__PROBLEM DESCRIPTION__.
Find the word "into" below. Copy each line that has it.

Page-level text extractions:
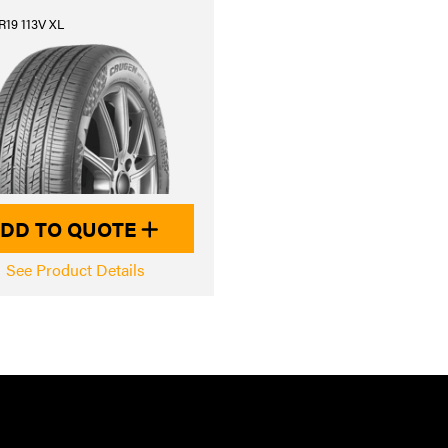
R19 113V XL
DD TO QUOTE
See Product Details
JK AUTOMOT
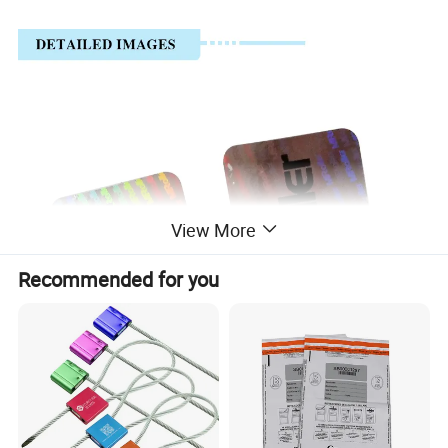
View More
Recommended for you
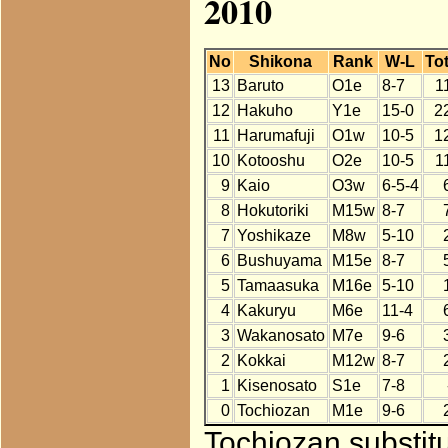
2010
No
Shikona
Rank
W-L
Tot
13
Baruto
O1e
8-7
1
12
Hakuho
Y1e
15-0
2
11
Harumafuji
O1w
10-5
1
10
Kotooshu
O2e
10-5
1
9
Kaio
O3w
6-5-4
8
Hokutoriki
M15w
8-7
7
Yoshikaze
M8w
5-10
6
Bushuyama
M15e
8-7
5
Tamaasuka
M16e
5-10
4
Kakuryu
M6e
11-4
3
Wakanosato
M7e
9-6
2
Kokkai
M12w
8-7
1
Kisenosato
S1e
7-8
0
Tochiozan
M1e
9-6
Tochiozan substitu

--

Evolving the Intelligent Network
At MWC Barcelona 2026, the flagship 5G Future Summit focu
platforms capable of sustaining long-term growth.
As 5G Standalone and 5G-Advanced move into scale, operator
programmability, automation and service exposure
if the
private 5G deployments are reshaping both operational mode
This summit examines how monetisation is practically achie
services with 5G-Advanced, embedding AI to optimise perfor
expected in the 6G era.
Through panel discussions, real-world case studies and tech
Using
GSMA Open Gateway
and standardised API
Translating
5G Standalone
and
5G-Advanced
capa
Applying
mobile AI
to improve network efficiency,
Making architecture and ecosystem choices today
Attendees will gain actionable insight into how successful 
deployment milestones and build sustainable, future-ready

__REPLY TO THE TASK__.
As 5G Standalone and 5G-Advanced move into scale, operator
Attendees will gain actionable insight into how successful 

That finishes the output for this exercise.